• [Source data]
·····

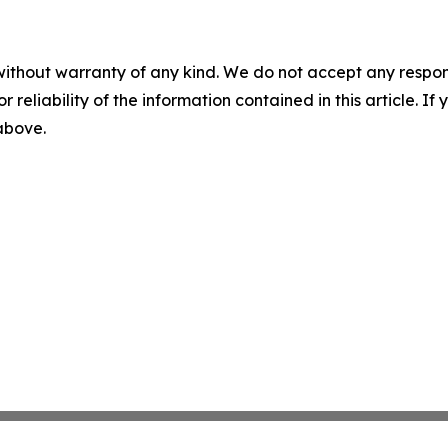
without warranty of any kind. We do not accept any responsib
r reliability of the information contained in this article. I
 above.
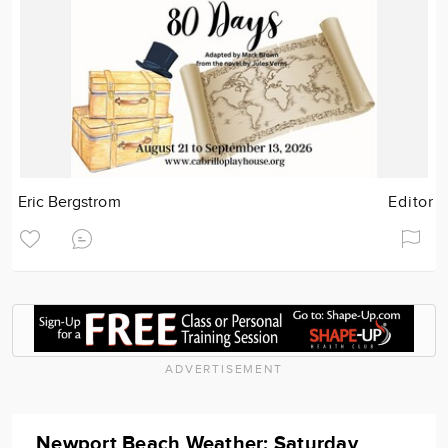
Eric Bergstrom
Editor
ADVERTISEMENT
Newport Beach Weather: Saturday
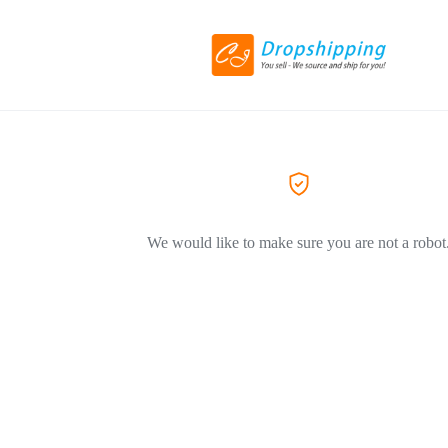
We would like to make sure you are not a robot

·····

• [Your objective] Extract all the entries word for word; omit any pictures.

• [Exercise solution]
without warranty of any kind. We do not accept any responsib
r reliability of the information contained in this article. I
 above.
Eric Bergstrom
Editor
ADVERTISEMENT
Newport Beach Weather: Saturday
We would like to make sure you are not a robot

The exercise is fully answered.